The widespread republication spoke both to the significance of the Arredondo interview and to a broader context of reporters struggling to get straight answers to key questions in the wake of the shooting. In the immediate aftermath, officials supplied contradictory information in interviews and at press conferences. After that, media briefings started to dry up as key figures, including Arredondo, remained tight-lipped; Roland Gutierrez, a state senator, claimed to the Associated Press that the local district attorney had ordered the Texas Department of Public Safety not to release any more details of the shooting investigation to the public or to him. Officials were criticized for not releasing adequate information in Spanish—Uvalde is heavily Mexican American—with a group of Latino congressional Democrats last week writing to the DPS to urge consistent bilingual communication. According to the Tribune, City Hall at one point locked its doors and refused to fulfill records requests. On June 1, police at the offices of the Uvalde school district threatened to arrest reporters seeking to conduct interviews, accusing them of trespassing.

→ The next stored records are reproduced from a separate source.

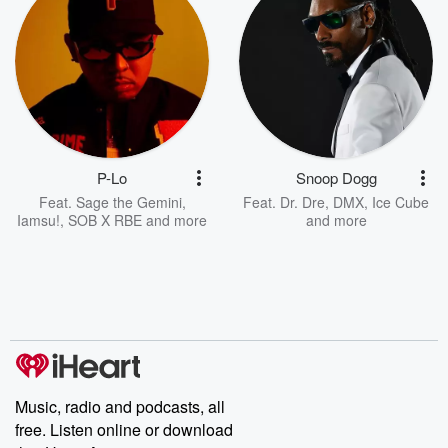
P-Lo
Snoop Dogg
Feat.
Sage the Gemini
,
Feat.
Dr. Dre
,
DMX
,
Ice Cube
Iamsu!
,
SOB X RBE
and more
and more
Music, radio and podcasts, all
free. Listen online or download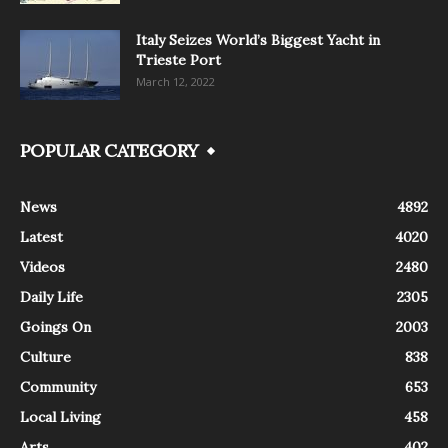
Italy Seizes World’s Biggest Yacht in
Trieste Port
March 12, 2022
POPULAR CATEGORY
News
4892
Latest
4020
Videos
2480
Daily Life
2305
Goings On
2003
Culture
838
Community
653
Local Living
458
Arts
402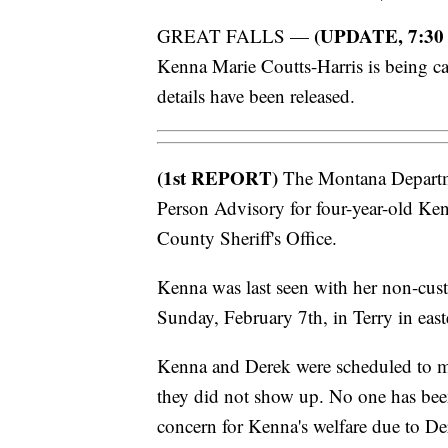
(UPDATE, 7:30
GREAT FALLS —
Kenna Marie Coutts-Harris is being ca
details have been released.
(1st REPORT)
The Montana Departme
Person Advisory for four-year-old Kenn
County Sheriff's Office.
Kenna was last seen with her non-cus
Sunday, February 7th, in Terry in eas
Kenna and Derek were scheduled to
they did not show up. No one has been
concern for Kenna's welfare due to Der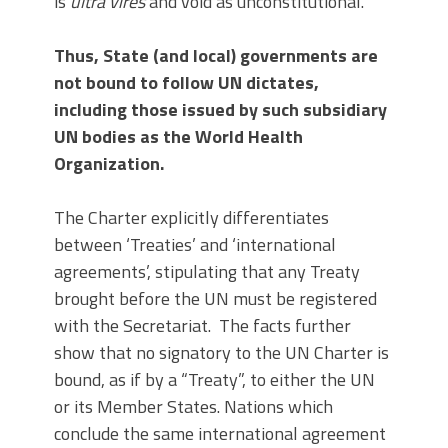
is
ultra vires
and void as unconstitutional.
Thus, State (and local) governments are
not bound to follow UN dictates,
including those issued by such subsidiary
UN bodies as the World Health
Organization.
The Charter explicitly differentiates
between ‘Treaties’ and ‘international
agreements’, stipulating that any Treaty
brought before the UN must be registered
with the Secretariat. The facts further
show that no signatory to the UN Charter is
bound, as if by a “Treaty”, to either the UN
or its Member States. Nations which
conclude the same international agreement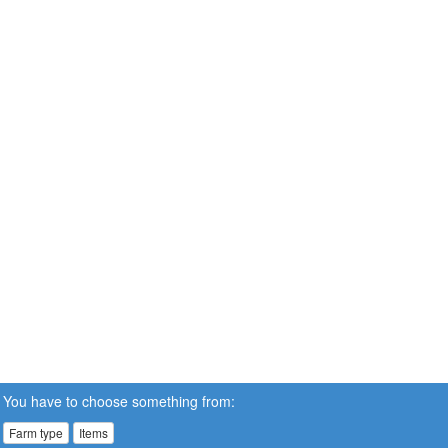
You have to choose something from:
Farm type
Items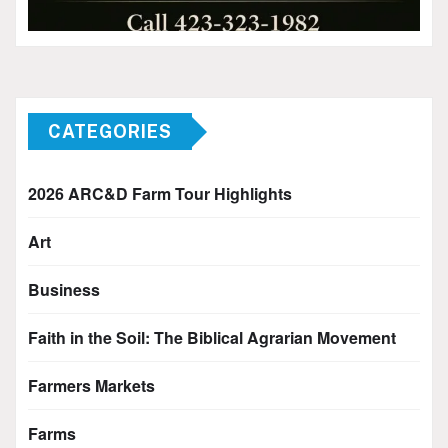
CATEGORIES
2026 ARC&D Farm Tour Highlights
Art
Business
Faith in the Soil: The Biblical Agrarian Movement
Farmers Markets
Farms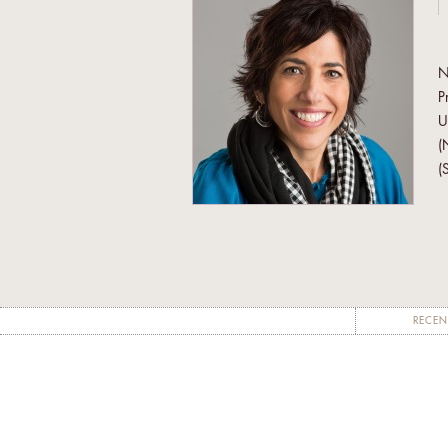
N
P
U
(
(
a
W
J
W
N
RECEN
A
W
c
f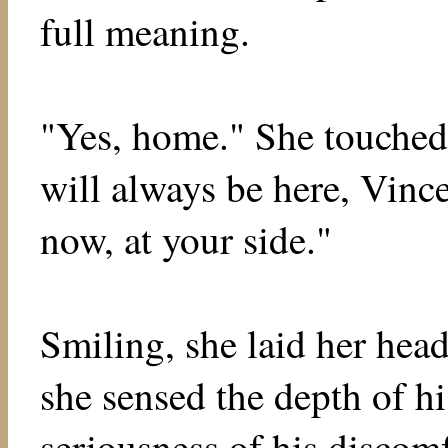
full meaning.
"Yes, home." She touched
will always be here, Vince
now, at your side."
Smiling, she laid her head
she sensed the depth of hi
seriousness of his discom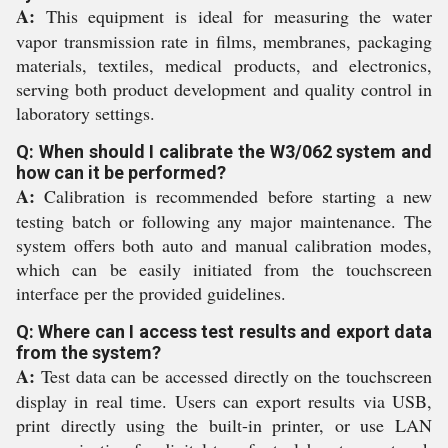
A:
This equipment is ideal for measuring the water
vapor transmission rate in films, membranes, packaging
materials, textiles, medical products, and electronics,
serving both product development and quality control in
laboratory settings.
Q: When should I calibrate the W3/062 system and
how can it be performed?
A:
Calibration is recommended before starting a new
testing batch or following any major maintenance. The
system offers both auto and manual calibration modes,
which can be easily initiated from the touchscreen
interface per the provided guidelines.
Q: Where can I access test results and export data
from the system?
A:
Test data can be accessed directly on the touchscreen
display in real time. Users can export results via USB,
print directly using the built-in printer, or use LAN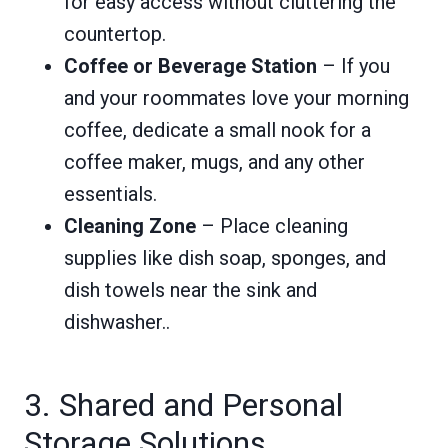
for easy access without cluttering the
countertop.
Coffee or Beverage Station
– If you
and your roommates love your morning
coffee, dedicate a small nook for a
coffee maker, mugs, and any other
essentials.
Cleaning Zone
– Place cleaning
supplies like dish soap, sponges, and
dish towels near the sink and
dishwasher..
3. Shared and Personal
Storage Solutions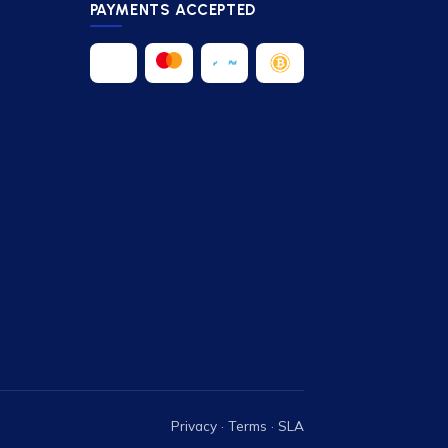
PAYMENTS ACCEPTED
Privacy
·
Terms
·
SLA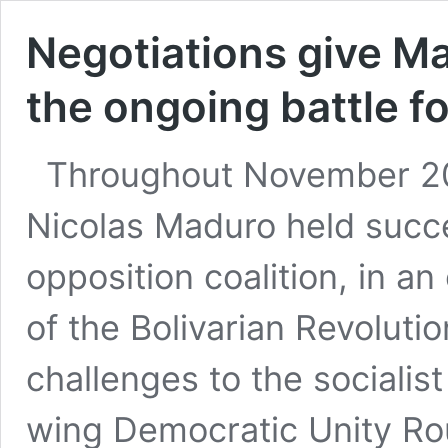
Negotiations give M
the ongoing battle f
Throughout November 20
Nicolas Maduro held succe
opposition coalition, in an
of the Bolivarian Revolutio
challenges to the socialis
wing Democratic Unity Ro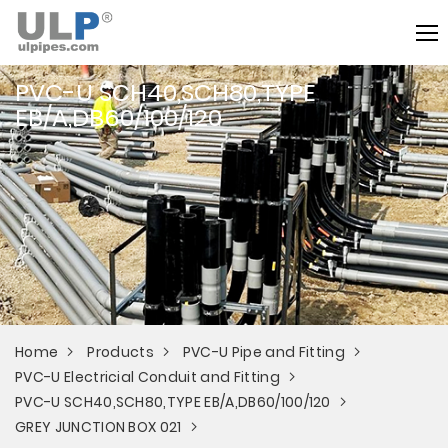
PVC-U SCH40,SCH80,TYPE
EB/A,DB60/100/120
Home
Products
PVC-U Pipe and Fitting
PVC-U Electricial Conduit and Fitting
PVC-U SCH40,SCH80,TYPE EB/A,DB60/100/120
GREY JUNCTION BOX 021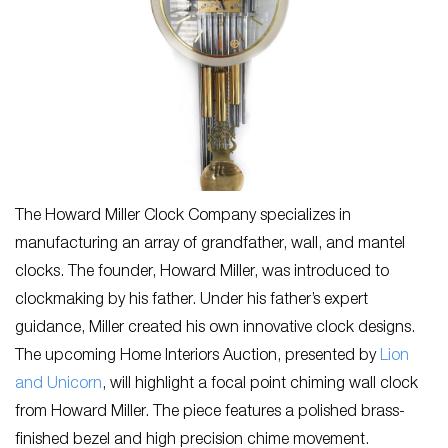
The Howard Miller Clock Company specializes in
manufacturing an array of grandfather, wall, and mantel
clocks. The founder, Howard Miller, was introduced to
clockmaking by his father. Under his father’s expert
guidance, Miller created his own innovative clock designs.
The upcoming Home Interiors Auction, presented by
Lion
and Unicorn
, will highlight a focal point chiming wall clock
from Howard Miller. The piece features a polished brass-
finished bezel and high precision chime movement.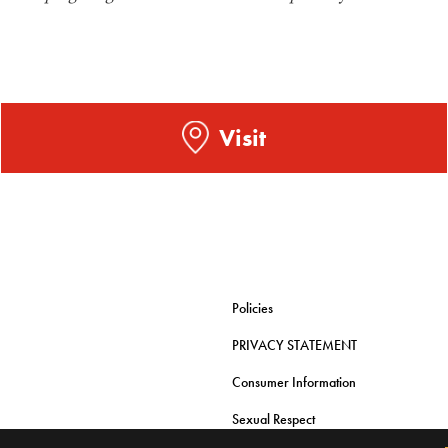
Visit
Policies
PRIVACY STATEMENT
Consumer Information
Sexual Respect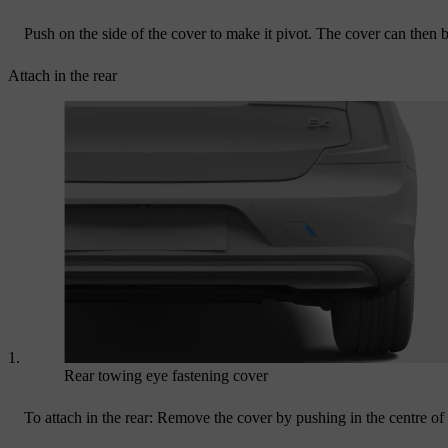
Push on the side of the cover to make it pivot. The cover can then
Attach in the rear
Rear towing eye fastening cover
To attach in the rear: Remove the cover by pushing in the centre of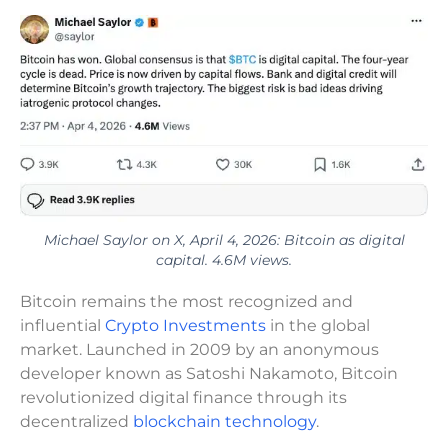
Michael Saylor on X, April 4, 2026: Bitcoin as digital
capital. 4.6M views.
Bitcoin remains the most recognized and
influential
Crypto Investments
in the global
market. Launched in 2009 by an anonymous
developer known as Satoshi Nakamoto, Bitcoin
revolutionized digital finance through its
decentralized
blockchain technology
.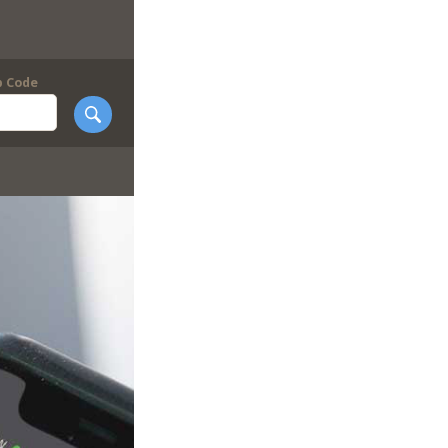
p Code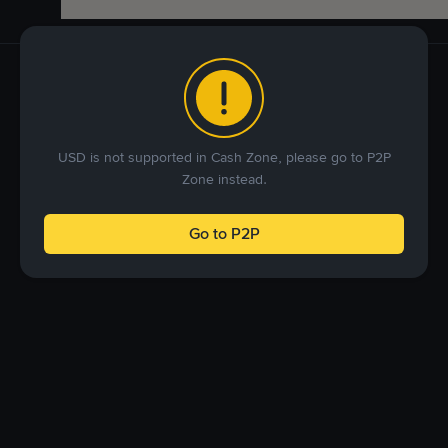
USD is not supported in Cash Zone, please go to P2P
Zone instead.
Go to P2P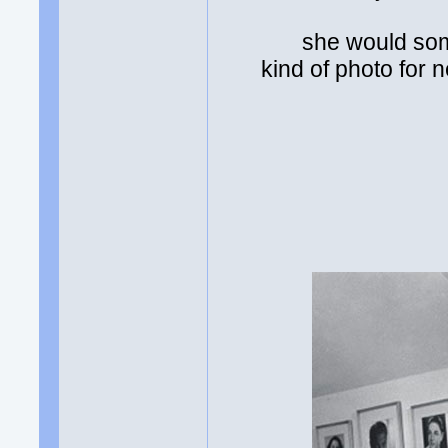
she would som
kind of photo for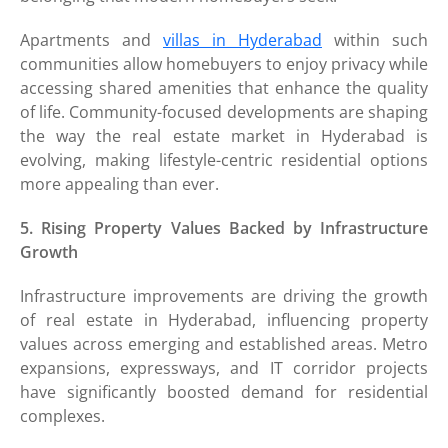
Apartments and
villas in Hyderabad
within such
communities allow homebuyers to enjoy privacy while
accessing shared amenities that enhance the quality
of life. Community-focused developments are shaping
the way the real estate market in Hyderabad is
evolving, making lifestyle-centric residential options
more appealing than ever.
5. Rising Property Values Backed by Infrastructure
Growth
Infrastructure improvements are driving the growth
of real estate in Hyderabad, influencing property
values across emerging and established areas. Metro
expansions, expressways, and IT corridor projects
have significantly boosted demand for residential
complexes.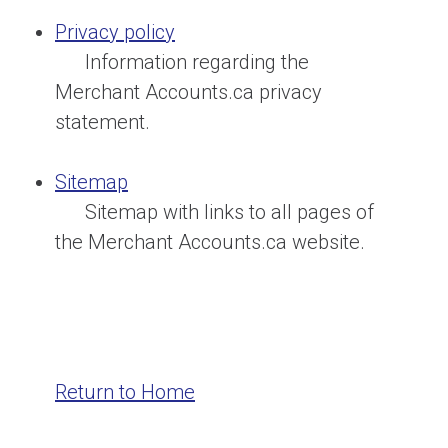
Privacy policy
Information regarding the
Merchant Accounts.ca privacy
statement.
Sitemap
Sitemap with links to all pages of
the Merchant Accounts.ca website.
Return to Home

ICYMI: The January 6 hearing and the value of spectacle
Officials have also impeded reporters’ efforts to cover the community’s reaction to the shooting. Police, including officers drafted in from out of town, blocked members of the media from photographing burials and memorials, including by strategically stationing vehicles in their line of sight, ordering journalists away from public sidewalks, and, in some cases, threatening them with arrest as well; one editor at the Express-News described the resulting effect as a “wall” of cops from “all across the state.” Meanwhile, dozens of bikers harassed and obstructed reporters outside a funeral home on the pretext of protecting mourners’ privacy, with one telling a Chronicle correspondent that they were “working with the police.” Nora Lopez, the executive editor of the Express-News, told Poynter’s Amaris Castillo that she believes the bikers on the scene to have been former cops. She also claimed that active-duty officers had discouraged grieving relatives from talking to the media even when they had agreed to do so. “There was a point where we were basically discussing whether we have to get security for our reporters, to protect them from the police,” Lopez said. “I know other TV stations did do that.”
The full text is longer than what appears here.